The Match regex command can be used to easily test if a string is a valid email address.

The regular expression below matches 99% of the email addresses in use today. All the email address it matches can be handled by 99% of all email software in use today.

C_TEXT($pattern_T;$address_T)

$pattern_T:="(?i)^([A-Z0-9._%+-]+)@(?:[A-Z0-9_-]+\\.)+([A-Z]{2,4})$(.*)"

$address_T:=<User>@<Domain>
If (Match regex($pattern_T;$address_T))

    // ... Do something ...

End if


The image below breaks down the regex pattern and explains each part. To modify the pattern to account for an email address in the 1% you need to understand what each part does.



This pattern even allows for email addresses on servers on a subdomain. So an email address like "John+Jane.Doe@server.department.company.co.uk" will test as valid, but will catch such mistakes such as "john@4d..com."

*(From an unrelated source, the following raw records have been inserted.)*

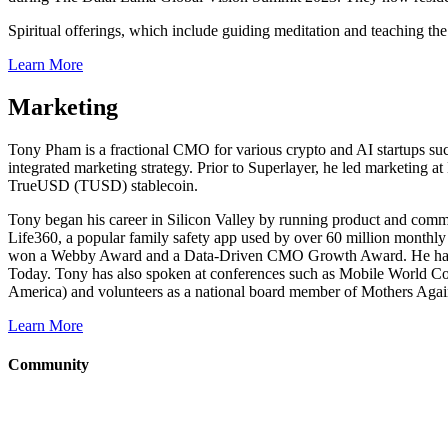
Spiritual offerings, which include guiding meditation and teaching th
Learn More
Marketing
Tony Pham is a fractional CMO for various crypto and AI startups su
integrated marketing strategy. Prior to Superlayer, he led marketing
TrueUSD (TUSD) stablecoin.
Tony began his career in Silicon Valley by running product and comm
Life360, a popular family safety app used by over 60 million monthly
won a Webby Award and a Data-Driven CMO Growth Award. He has be
Today. Tony has also spoken at conferences such as Mobile World Co
America) and volunteers as a national board member of Mothers Agai
Learn More
Community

There are a plenty email addresses that this regex doesn't match. The most common example are addresses on the ".museum" and ".travel" top level domain, which is longer than the 4 letters the regex allows for the top level domain. This trade-off is because the number of people using ".museum" or ".travel" email addresses is extremely low.

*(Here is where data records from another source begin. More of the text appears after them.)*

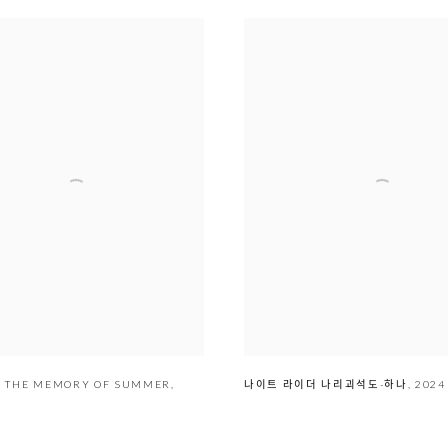
THE MEMORY OF SUMMER
,
나이트 라이더 나리괴석도-하나
,
2024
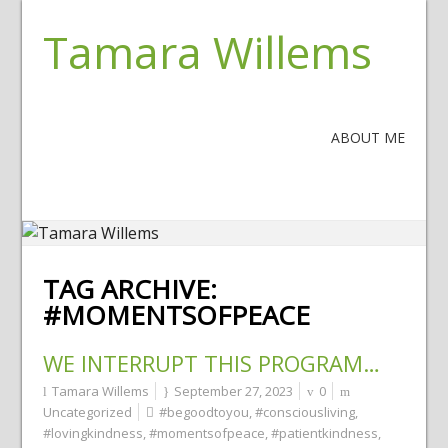
Tamara Willems
ABOUT ME
TAG ARCHIVE:
#MOMENTSOFPEACE
WE INTERRUPT THIS PROGRAM…
Tamara Willems
September 27, 2023
0
Uncategorized
#begoodtoyou
,
#consciousliving
,
#lovingkindness
,
#momentsofpeace
,
#patientkindness
,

To include ".museum" and ".travel", you could use ...([A-Z]{2,6})$(.*). However, this also allows for an email address such as "john@mail.office", assuming that John simply forgot to include the ".com". If you don't mind having to update the regex each time a new top-level domain is created you could incorporate the pattern snippet below:

...(?:[A-Z]{2}|com|org|net|edu|gov|mil|biz|info|mobi|name|aero|asia|jobs|museum)$(.*)

which could be used to allow any two-letter country code top level domain, and only specific generic top level domains. This list should not be considered complete. At the time of this writing there are at least twenty top level domains.